If possible, accumulate data from several timestamps before inserting to make the batches larger. You should try with your system and find the optimal size of the batch. I have batches around 10K rows using the stored procedure.

如果可能,在插入之前累积来自多个时间戳的数据以使批量更大。您应该尝试使用您的系统并找到批次的最佳大小。我使用存储过程批量约10K行。

If you have your data coming from sensors 100 times a second, then I would at first dump the incoming raw data in some very simple CSV file(s) and have a parallel background process that would insert it into the database in chunks. In other words, have some buffer for incoming data, so that if the server can't cope with the incoming volume, you would not loose your data.

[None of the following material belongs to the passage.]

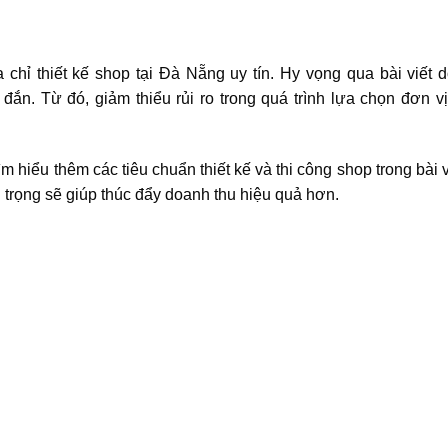
a chỉ thiết kế shop tại Đà Nẵng uy tín. Hy vọng qua bài viết 
ắn. Từ đó, giảm thiểu rủi ro trong quá trình lựa chọn đơn vị 
m hiểu thêm các tiêu chuẩn thiết kế và thi công shop trong bài 
trọng sẽ giúp thúc đẩy doanh thu hiệu quả hơn.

如果您的数据来自传感器每秒100次,那么我首先会将传入的原始数据转储到一些非常简单的CSV文件中,并且具有并行后台进程,可以将其以块的形式插入到数据库中。换句话说,为传入数据设置一些缓冲区,这样如果服务器无法处理传入的卷,您就不会丢失数据。

Based on your comments, when you said that some channels are likely to be more interesting and queried several times, while others are less interesting, here is one optimization that I would consider. In addition to having one table ChannelData for all channels have another table InterestingChannelData. ChannelData would have the whole set of data, just in case. InterestingChannelData would have a subset only for the most interesting channels. It should be much smaller and it should take less time to query it. In any case, this is an optimization (denormalization/data duplication) built on top of properly normalized structure.

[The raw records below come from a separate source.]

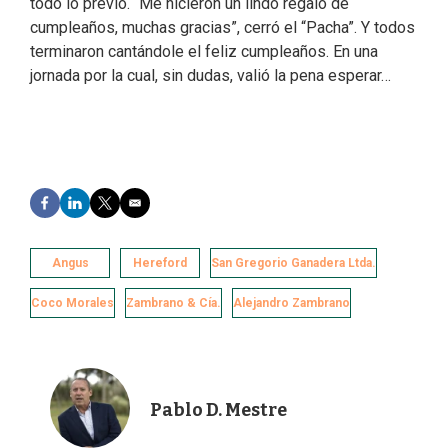
todo lo previo. “Me hicieron un lindo regalo de
cumpleaños, muchas gracias”, cerró el “Pacha”. Y todos
terminaron cantándole el feliz cumpleaños. En una
jornada por la cual, sin dudas, valió la pena esperar…
F
L
T
E
a
i
w
m
c
n
i
a
e
k
t
i
Angus
Hereford
San Gregorio Ganadera Ltda.
b
e
t
l
o
d
e
Coco Morales
Zambrano & Cía.
Alejandro Zambrano
o
I
r
k
n
Pablo D. Mestre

根据您的评论,当您说某些频道可能更有趣并且多次查询时,而其他频道则不那么有趣,这里有一个我会考虑的优化。除了拥有一个表ChannelData之外,所有通道都有另一个表InterestingChannelData。 ChannelData将拥有整套数据,以防万一。 InterestingChannelData只有最有趣的频道的子集。它应该小得多,查询它应该花费更少的时间。无论如何,这是在正确规范化结构之上构建的优化(非规范化/数据复制)。

#2


Is your process like this:

你的流程是这样的:

  1. Generate data during the day
  2. 白天生成数据

  3. Analyse data afterwards
  4. 之后分析数据

If these are separate activities then you might want to consider using different 'insert' and 'select' schemas. You could create a schema that's fast for inserting on the boat, then afterwards you batch upload this data into an analysis optimised schema. This requires a transformation step (where for example you map generic column names into useful column names)

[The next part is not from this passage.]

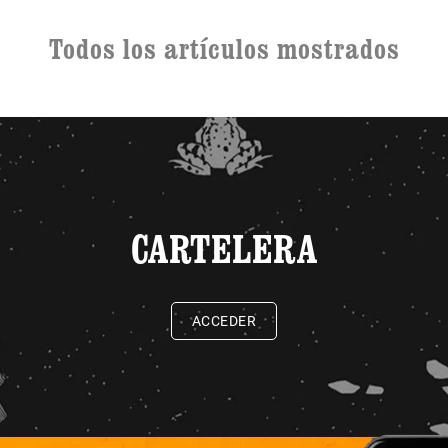
Todos los artículos mostrados
CARTELERA
ACCEDER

如果这些是单独的活动,那么您可能需要考虑使用不同的“插入”和“选择”模式。您可以创建一个快速插入船上的模式,然后批量上传此数据到分析优化模式。这需要转换步骤(例如,您将通用列名称映射到有用的列名称)

This is along the lines of data warehousing and data marts. In this kind of design, you batch load and optimise the schema for reporting. Does your current daily upload have much of a window?

这与数据仓库和数据集市一致。在这种设计中,您可以批量加载和优化模式以进行报告。您当前的每日上传是否有很多窗口?